The Signal crayfish Pacifastacus leniusculus is native to North America have been identified as a potential threat to Irish waterways. The Signal crayfish has been categorised as an invasive species which has a negative impact on watercourses throughout Britain and Europe. Our proximity to Britain and our trade interaction with Britain means that it is the most likely potential source of the Signal crayfish. If Ireland’s native White-clawed crayfish is to be conserved it is imperative that Irish watercourses remain free of Signal crayfish.
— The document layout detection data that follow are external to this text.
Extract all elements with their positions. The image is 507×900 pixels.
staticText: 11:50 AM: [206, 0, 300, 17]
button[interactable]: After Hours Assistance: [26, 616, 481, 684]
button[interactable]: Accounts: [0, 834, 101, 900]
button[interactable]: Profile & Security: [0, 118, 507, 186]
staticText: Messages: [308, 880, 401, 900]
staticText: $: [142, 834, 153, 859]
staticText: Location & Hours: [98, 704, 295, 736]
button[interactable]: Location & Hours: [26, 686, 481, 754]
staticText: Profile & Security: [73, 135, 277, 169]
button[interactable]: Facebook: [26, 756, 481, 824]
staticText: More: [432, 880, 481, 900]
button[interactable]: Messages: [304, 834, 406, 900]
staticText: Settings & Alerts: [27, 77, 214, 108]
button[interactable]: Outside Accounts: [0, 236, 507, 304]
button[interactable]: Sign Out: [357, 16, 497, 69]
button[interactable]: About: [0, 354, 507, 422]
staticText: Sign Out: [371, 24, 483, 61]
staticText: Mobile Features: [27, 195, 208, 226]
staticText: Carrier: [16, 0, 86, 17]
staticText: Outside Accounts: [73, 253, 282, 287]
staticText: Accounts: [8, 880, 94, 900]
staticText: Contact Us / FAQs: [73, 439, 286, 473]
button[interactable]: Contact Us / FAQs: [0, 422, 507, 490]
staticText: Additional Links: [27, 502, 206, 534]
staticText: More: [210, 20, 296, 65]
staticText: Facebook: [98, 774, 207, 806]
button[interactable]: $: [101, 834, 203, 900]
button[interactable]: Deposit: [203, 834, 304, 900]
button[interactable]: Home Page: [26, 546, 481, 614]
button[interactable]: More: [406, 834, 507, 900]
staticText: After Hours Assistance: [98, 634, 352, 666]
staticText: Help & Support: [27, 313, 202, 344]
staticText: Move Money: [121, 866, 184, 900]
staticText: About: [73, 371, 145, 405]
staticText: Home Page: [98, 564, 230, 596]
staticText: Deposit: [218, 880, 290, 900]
Signal crayfish grow to a length of 18cm and due to their large size the Signal crayfish is known to predate on fish species such as the Stone loach Barbatula barbatula. Signal crayfish vary in colour from reddish brown, brownish blue and a plain brown. Unlike its counterpart the White-clawed crayfish the Signal crayfish has large claws. The Signal crayfish is distinguished by the white oval patch at the base of the pincers
The Signal crayfish is impervious to the infamous ‘crayfish plague’ Aphanomyces astaci and is a known vector of the ‘plague’. Introduction of the Signal crayfish to regional waterways has coincided with the absolute decimation of native crayfish populations which are highly susceptible to the plague e.g. White-clawed crayfish populations in British and European watercourses which were subject to the introduction of the Signal crayfish. Furthermore, the introduction of Signal crayfish to British and European waterways has a negative impact on native fish. The invasion of waters such as the Clyde’s Burn in Scotland has resulted in a depletion of trout; primarily due to the fact that the multitude of Signal crayfish diet on the same invertebrates as trout.